#### PROMPT
Transcribe everything in the listing as written, and let no image into the copy.

#### INPUT DATA

BEGIN

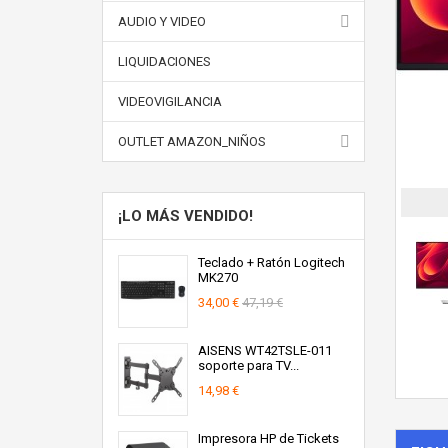
AUDIO Y VIDEO
LIQUIDACIONES
VIDEOVIGILANCIA
OUTLET AMAZON_NIÑOS
¡LO MÁS VENDIDO!
Teclado + Ratón Logitech
MK270
34,00 €
47,19 €
AISENS WT42TSLE-011
soporte para TV...
14,98 €
Impresora HP de Tickets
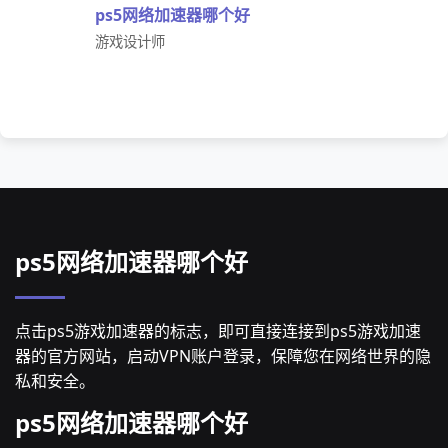
ps5网络加速器哪个好
游戏设计师
ps5网络加速器哪个好
点击ps5游戏加速器的标志，即可直接连接到ps5游戏加速
器的官方网站，启动VPN账户登录，保障您在网络世界的隐
私和安全。
ps5网络加速器哪个好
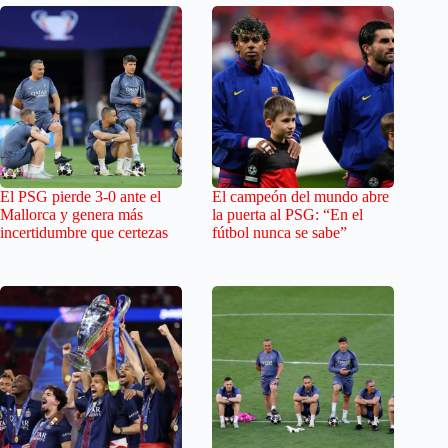
El PSG pierde 3-0 ante el
El campeón del mundo abre
Mallorca y genera más
la puerta al PSG: “En el
incertidumbre que certezas
fútbol nunca se sabe”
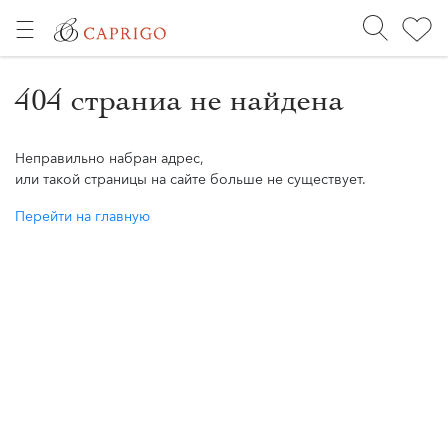
404 страниа не найдена
Неправильно набран адрес,
или такой страницы на сайте больше не существует.
Перейти на главную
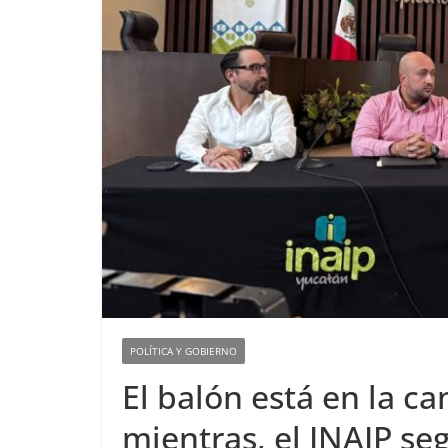
POLÍTICA Y GOBIERNO
El balón está en la c
mientras, el INAIP se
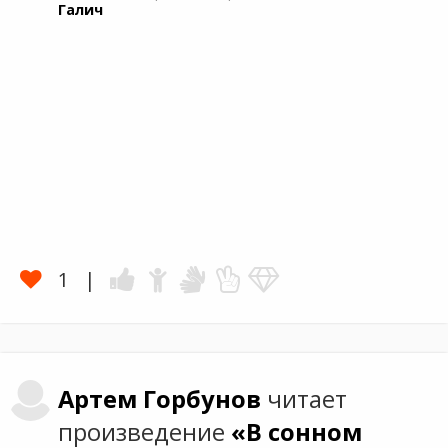
Галич
1
Артем
Горбунов
читает
произведение
«В сонном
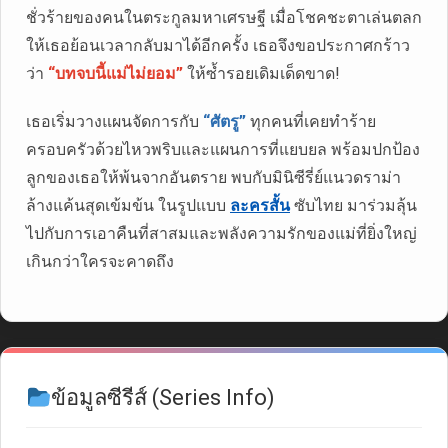
ชั่วร้ายของคนในตระกูลมหาเศรษฐี เมื่อโชคชะตาเล่นตลก
ให้เธอย้อนเวลากลับมาได้อีกครั้ง เธอจึงขอประกาศกร้าว
ว่า
“บทจบนี้แม่ไม่ยอม”
ให้ซ้ำรอยเดิมเด็ดขาด!
เธอเริ่มวางแผนจัดการกับ
“ศัตรู”
ทุกคนที่เคยทำร้าย
ครอบครัวด้วยไหวพริบและแผนการที่แยบยล พร้อมปกป้อง
ลูกของเธอให้พ้นจากอันตราย พบกับมินิซีรี่ย์แนวดราม่า
ล้างแค้นสุดเข้มข้น ในรูปแบบ
ละครสั้น
ซับไทย มาร่วมลุ้น
ไปกับการเอาคืนที่สาสมและพลังความรักของแม่ที่ยิ่งใหญ่
เกินกว่าใครจะคาดถึง
ข้อมูลซีรีส์ (Series Info)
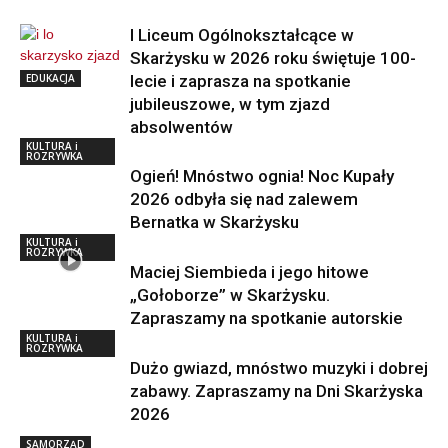
I Liceum Ogólnokształcące w
Skarżysku w 2026 roku świętuje 100-
EDUKACJA
lecie i zaprasza na spotkanie
jubileuszowe, w tym zjazd
absolwentów
KULTURA i
ROZRYWKA
Ogień! Mnóstwo ognia! Noc Kupały
2026 odbyła się nad zalewem
Bernatka w Skarżysku
KULTURA i
ROZRYWKA
Maciej Siembieda i jego hitowe
„Gołoborze” w Skarżysku.
Zapraszamy na spotkanie autorskie
KULTURA i
ROZRYWKA
Dużo gwiazd, mnóstwo muzyki i dobrej
zabawy. Zapraszamy na Dni Skarżyska
2026
SAMORZĄD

END

#### SOLUTION FOR THIS EXERCISE
AUDIO Y VIDEO
LIQUIDACIONES
VIDEOVIGILANCIA
OUTLET AMAZON_NIÑOS
¡LO MÁS VENDIDO!
Teclado + Ratón Logitech
MK270
34,00 €
47,19 €
AISENS WT42TSLE-011
soporte para TV...
14,98 €
Impresora HP de Tickets
ps5网络加速器哪个好
游戏设计师
ps5网络加速器哪个好
点击ps5游戏加速器的标志，即可直接连接到ps5游戏加速
器的官方网站，启动VPN账户登录，保障您在网络世界的隐
私和安全。
ps5网络加速器哪个好
El PSG pierde 3-0 ante el
El campeón del mundo abre
Mallorca y genera más
la puerta al PSG: “En el
incertidumbre que certezas
fútbol nunca se sabe”
404 страниа не найдена
Неправильно набран адрес,
или такой страницы на сайте больше не существует.
Перейти на главную
POLÍTICA Y GOBIERNO
El balón está en la c
mientras, el INAIP se
Галич
1
Артем
Горбунов
читает
произведение
«В сонном
ชั่วร้ายของคนในตระกูลมหาเศรษฐี เมื่อโชคชะตาเล่นตลก
ให้เธอย้อนเวลากลับมาได้อีกครั้ง เธอจึงขอประกาศกร้าว
ว่า
“บทจบนี้แม่ไม่ยอม”
ให้ซ้ำรอยเดิมเด็ดขาด!
เธอเริ่มวางแผนจัดการกับ
“ศัตรู”
ทุกคนที่เคยทำร้าย
ครอบครัวด้วยไหวพริบและแผนการที่แยบยล พร้อมปกป้อง
ลูกของเธอให้พ้นจากอันตราย พบกับมินิซีรี่ย์แนวดราม่า
ล้างแค้นสุดเข้มข้น ในรูปแบบ
ละครสั้น
ซับไทย มาร่วมลุ้น
ไปกับการเอาคืนที่สาสมและพลังความรักของแม่ที่ยิ่งใหญ่
เกินกว่าใครจะคาดถึง
ข้อมูลซีรีส์ (Series Info)
I Liceum Ogólnokształcące w
Skarżysku w 2026 roku świętuje 100-
EDUKACJA
lecie i zaprasza na spotkanie
jubileuszowe, w tym zjazd
absolwentów
KULTURA i
ROZRYWKA
Ogień! Mnóstwo ognia! Noc Kupały
2026 odbyła się nad zalewem
Bernatka w Skarżysku
KULTURA i
ROZRYWKA
Maciej Siembieda i jego hitowe
„Gołoborze” w Skarżysku.
Zapraszamy na spotkanie autorskie
KULTURA i
ROZRYWKA
Dużo gwiazd, mnóstwo muzyki i dobrej
zabawy. Zapraszamy na Dni Skarżyska
2026
SAMORZĄD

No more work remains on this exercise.